• Exercise
Restate word for word the lines of the material below, from the line with "DÉCOUVREZ LA NOUVELLE" to the line with "GRAND NOUNOURS : LE", both lines included, and no others.

• Records for the exercise
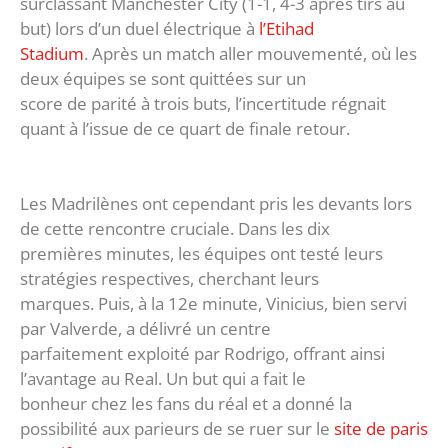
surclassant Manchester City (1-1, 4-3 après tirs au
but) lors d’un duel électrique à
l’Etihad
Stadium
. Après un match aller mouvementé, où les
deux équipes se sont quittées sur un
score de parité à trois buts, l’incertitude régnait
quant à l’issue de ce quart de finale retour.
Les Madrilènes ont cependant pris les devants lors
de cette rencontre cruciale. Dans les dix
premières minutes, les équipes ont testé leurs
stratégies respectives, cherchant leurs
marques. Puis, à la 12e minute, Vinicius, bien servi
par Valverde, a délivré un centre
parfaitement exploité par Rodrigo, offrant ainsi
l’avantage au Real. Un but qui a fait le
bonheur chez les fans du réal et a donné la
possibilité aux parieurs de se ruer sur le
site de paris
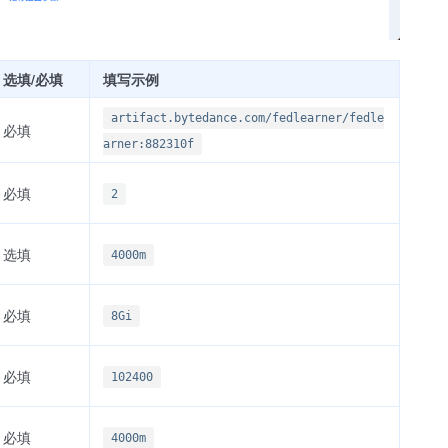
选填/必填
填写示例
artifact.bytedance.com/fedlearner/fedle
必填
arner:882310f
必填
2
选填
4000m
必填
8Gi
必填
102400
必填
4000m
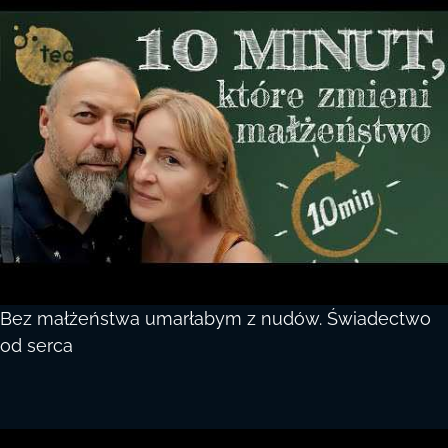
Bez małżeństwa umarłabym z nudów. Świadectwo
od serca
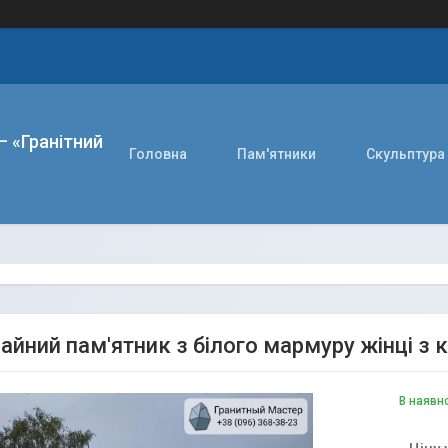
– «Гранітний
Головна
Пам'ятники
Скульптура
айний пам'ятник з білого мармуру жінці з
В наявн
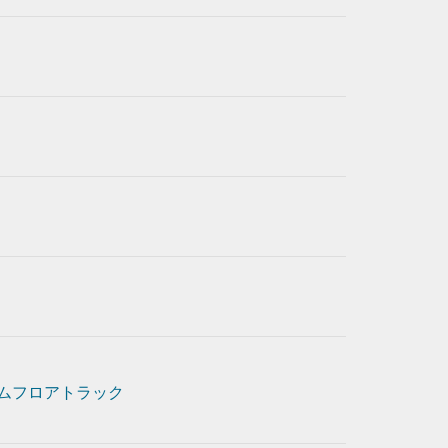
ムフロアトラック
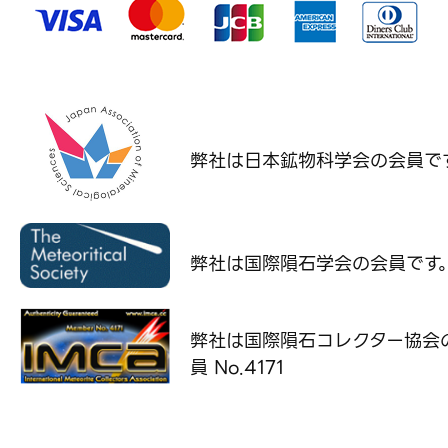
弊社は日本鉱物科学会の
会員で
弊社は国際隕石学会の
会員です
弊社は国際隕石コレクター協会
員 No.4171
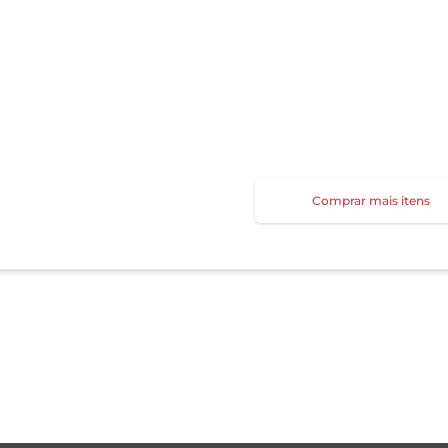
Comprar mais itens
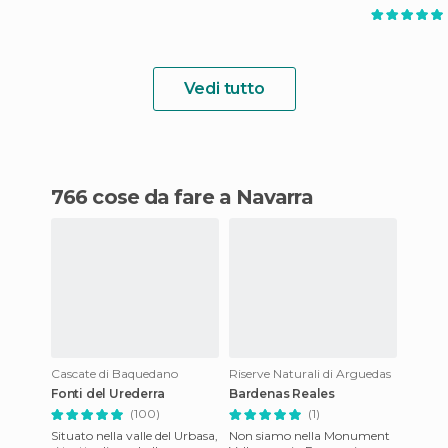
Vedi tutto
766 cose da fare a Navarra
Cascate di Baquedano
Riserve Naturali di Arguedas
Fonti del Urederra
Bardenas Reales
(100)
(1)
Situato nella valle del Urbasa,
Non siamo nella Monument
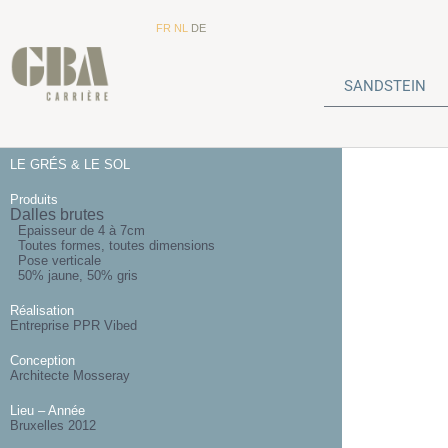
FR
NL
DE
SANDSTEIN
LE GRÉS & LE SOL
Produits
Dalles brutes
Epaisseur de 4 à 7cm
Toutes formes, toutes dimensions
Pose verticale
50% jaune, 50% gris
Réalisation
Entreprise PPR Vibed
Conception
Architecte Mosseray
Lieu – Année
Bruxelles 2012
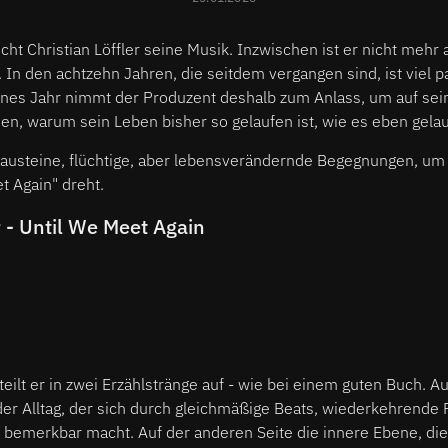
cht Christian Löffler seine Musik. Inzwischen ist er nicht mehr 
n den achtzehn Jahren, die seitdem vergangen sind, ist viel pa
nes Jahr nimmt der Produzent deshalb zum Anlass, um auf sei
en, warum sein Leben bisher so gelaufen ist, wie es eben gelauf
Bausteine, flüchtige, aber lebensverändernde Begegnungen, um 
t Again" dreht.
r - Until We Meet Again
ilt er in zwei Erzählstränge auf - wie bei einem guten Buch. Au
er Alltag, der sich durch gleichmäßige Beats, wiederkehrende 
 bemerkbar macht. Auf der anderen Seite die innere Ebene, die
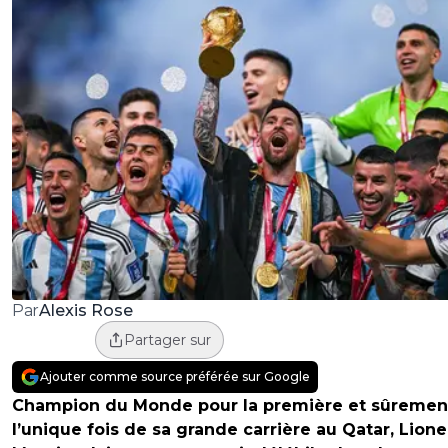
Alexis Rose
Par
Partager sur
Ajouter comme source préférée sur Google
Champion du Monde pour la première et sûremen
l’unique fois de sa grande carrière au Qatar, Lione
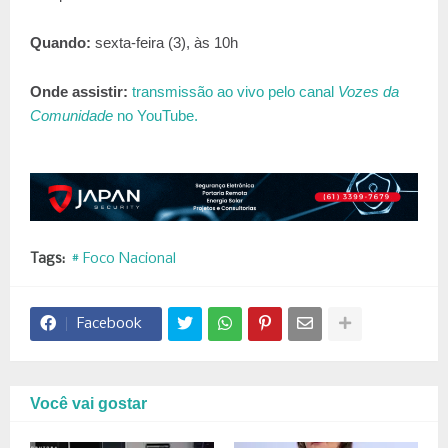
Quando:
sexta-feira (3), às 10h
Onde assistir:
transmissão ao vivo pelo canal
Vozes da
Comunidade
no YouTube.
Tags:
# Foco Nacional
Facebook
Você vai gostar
==
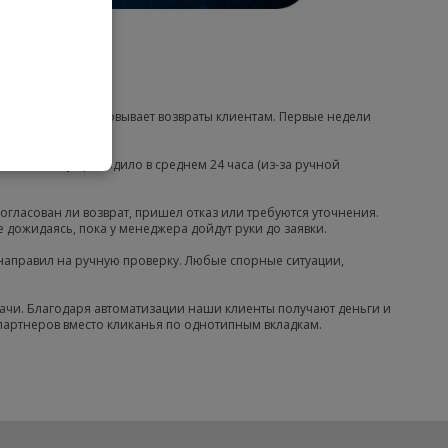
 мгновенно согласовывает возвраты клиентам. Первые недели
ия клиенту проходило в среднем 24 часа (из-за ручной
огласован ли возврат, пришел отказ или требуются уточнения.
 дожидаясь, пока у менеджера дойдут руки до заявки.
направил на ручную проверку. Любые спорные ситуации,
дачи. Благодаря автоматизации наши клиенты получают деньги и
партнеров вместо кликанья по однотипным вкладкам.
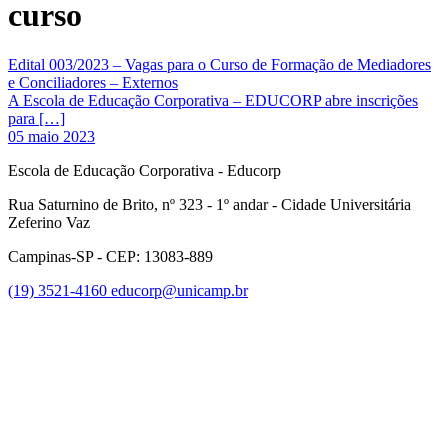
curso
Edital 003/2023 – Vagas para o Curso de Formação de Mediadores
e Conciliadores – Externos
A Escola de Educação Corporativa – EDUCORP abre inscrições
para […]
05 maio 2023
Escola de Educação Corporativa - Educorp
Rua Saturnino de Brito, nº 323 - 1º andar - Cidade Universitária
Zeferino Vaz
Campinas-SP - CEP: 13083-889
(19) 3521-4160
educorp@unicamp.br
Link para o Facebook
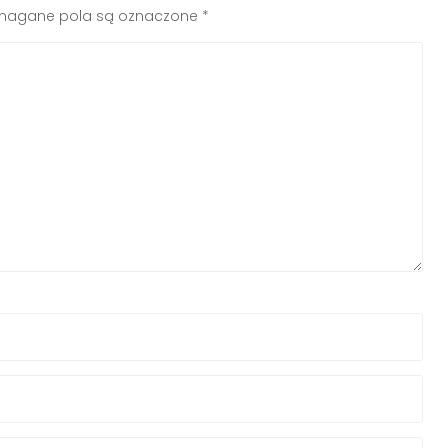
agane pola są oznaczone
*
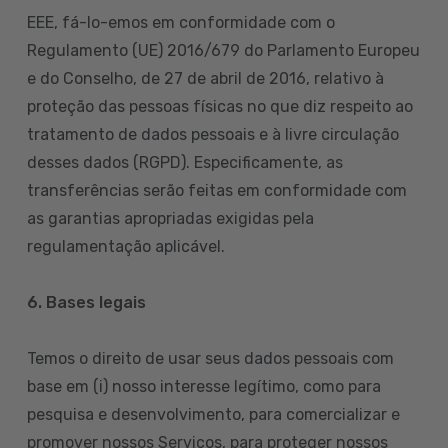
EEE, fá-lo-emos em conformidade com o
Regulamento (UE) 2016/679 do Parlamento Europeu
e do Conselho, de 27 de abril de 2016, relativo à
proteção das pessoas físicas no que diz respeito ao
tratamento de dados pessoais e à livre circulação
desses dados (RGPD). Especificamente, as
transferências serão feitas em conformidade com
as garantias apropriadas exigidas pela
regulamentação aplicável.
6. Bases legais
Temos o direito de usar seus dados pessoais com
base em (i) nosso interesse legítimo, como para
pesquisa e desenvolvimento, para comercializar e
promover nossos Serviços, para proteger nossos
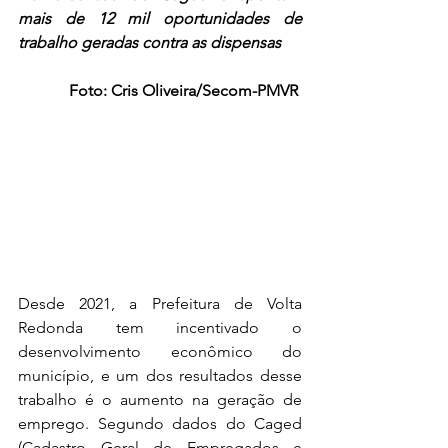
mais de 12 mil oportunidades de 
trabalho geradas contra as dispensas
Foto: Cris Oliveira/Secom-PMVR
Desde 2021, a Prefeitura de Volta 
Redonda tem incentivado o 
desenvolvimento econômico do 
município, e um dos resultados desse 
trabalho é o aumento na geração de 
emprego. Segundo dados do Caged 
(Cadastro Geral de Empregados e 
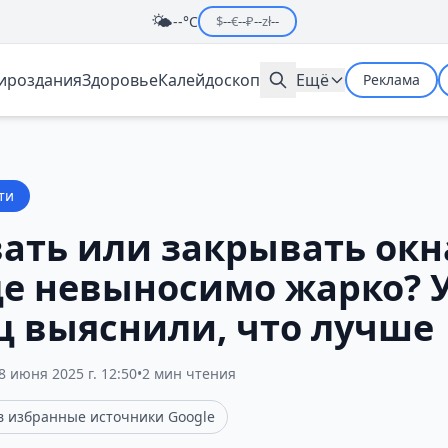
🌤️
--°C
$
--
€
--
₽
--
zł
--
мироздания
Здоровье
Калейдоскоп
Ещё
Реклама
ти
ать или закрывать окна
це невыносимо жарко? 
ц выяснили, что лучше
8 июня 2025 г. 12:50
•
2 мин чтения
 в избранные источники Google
==
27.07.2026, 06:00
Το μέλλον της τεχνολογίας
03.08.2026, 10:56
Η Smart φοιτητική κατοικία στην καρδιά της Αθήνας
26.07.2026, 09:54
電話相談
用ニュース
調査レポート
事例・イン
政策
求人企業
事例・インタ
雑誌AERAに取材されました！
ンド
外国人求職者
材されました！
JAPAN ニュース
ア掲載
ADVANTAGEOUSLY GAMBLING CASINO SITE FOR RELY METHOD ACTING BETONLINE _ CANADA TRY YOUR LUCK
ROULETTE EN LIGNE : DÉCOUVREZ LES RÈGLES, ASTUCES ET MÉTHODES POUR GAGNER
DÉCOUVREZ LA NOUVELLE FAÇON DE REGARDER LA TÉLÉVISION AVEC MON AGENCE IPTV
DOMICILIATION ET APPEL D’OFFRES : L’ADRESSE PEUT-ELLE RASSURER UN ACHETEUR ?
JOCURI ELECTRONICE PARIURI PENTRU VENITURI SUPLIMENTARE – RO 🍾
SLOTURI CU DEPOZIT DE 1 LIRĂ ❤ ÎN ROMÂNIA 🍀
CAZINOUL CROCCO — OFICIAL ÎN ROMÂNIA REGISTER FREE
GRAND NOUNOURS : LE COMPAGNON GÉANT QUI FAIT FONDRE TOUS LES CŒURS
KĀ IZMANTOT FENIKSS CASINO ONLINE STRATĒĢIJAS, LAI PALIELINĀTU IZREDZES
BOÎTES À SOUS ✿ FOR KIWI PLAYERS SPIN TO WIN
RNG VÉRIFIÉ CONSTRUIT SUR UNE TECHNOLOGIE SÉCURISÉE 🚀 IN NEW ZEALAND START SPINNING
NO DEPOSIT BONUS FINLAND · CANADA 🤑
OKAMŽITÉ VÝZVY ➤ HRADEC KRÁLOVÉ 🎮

• Task result
DÉCOUVREZ LA NOUVELLE FAÇON DE REGARDER LA TÉLÉVISION AVEC MON AGENCE IPTV
DOMICILIATION ET APPEL D’OFFRES : L’ADRESSE PEUT-ELLE RASSURER UN ACHETEUR ?
JOCURI ELECTRONICE PARIURI PENTRU VENITURI SUPLIMENTARE – RO 🍾
SLOTURI CU DEPOZIT DE 1 LIRĂ ❤ ÎN ROMÂNIA 🍀
CAZINOUL CROCCO — OFICIAL ÎN ROMÂNIA REGISTER FREE
GRAND NOUNOURS : LE COMPAGNON GÉANT QUI FAIT FONDRE TOUS LES CŒURS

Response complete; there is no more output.